With so many different developers creating applications that rely on the location features of the iPhone, the quantity and time increments of collection and storage of location information in the Consolidated.db file varies.  The time stamp information has occasionally been found to be incorrect as each application collects and updates this information by whatever time period it sees fit. This may be an update time stamp from Apple’s database or an update time stamp of the last time the cell tower or WiFi hotspot was located. Finally, the controlling application location request can be made for greater or lesser accuracy, some applications look for more WiFi nodes or cell towers for greater accuracy.
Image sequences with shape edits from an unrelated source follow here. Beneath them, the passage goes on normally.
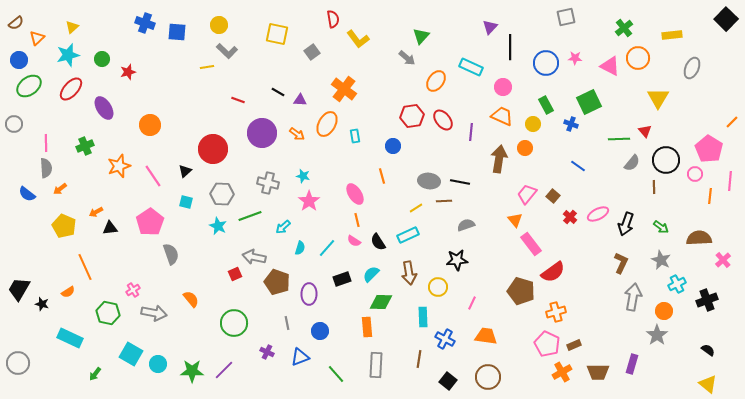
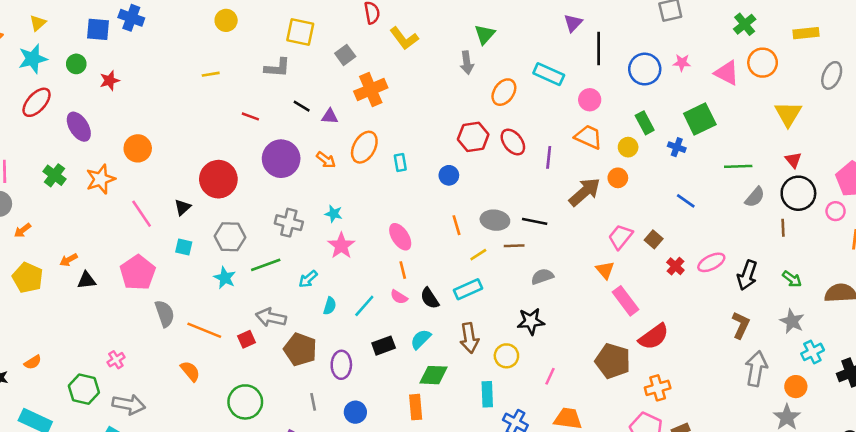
blue square: (177, 32) -> (98, 29), moved
gray L-shape: (227, 51) -> (277, 68), moved, turned -40
gray arrow: (407, 58) -> (467, 63), turned 42
orange cross: (344, 89) -> (371, 90), moved, turned 30
red triangle: (645, 131) -> (793, 160), moved
green cross: (85, 146) -> (54, 175), turned -30
brown arrow: (499, 159) -> (585, 192), turned 40
orange star: (119, 166) -> (101, 179), moved
orange line: (382, 176) -> (457, 225), moved
orange line: (85, 267) -> (204, 330), moved, turned -44
gray arrow: (154, 313) -> (129, 404), moved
So it turns out that the iPhone Tracking database is truly all over the map. But there are few things that are for sure with the location data stored in Consolidated.db. The information stored won’t show that you spend more time in certain locations than others. In other words, someone won’t be able to look through your data and figure out from it where you live or work or where your child goes to school.  Also, the Consolidated.db will not define the paths you have travelled over specific periods of time, though may confirm the places you and your iPhone have visited in general, loosely based on the time updates for those data records.

Law enforcement agencies will continue to use the iPhone location data and other related intelligence for corroborating information about where phone users have been originally obtained from other sources, but relying on the iPhone data as evidence itself may be a crime.

Richard Mislan is a Professor of Cyber Forensics at Purdue University. He wrote Cellphone Crime Solvers published in the July 2010 issue of IEEE Spectrum. Mislan edits his iPhone Consolidated.db regularly to confuse anyone who might look at it.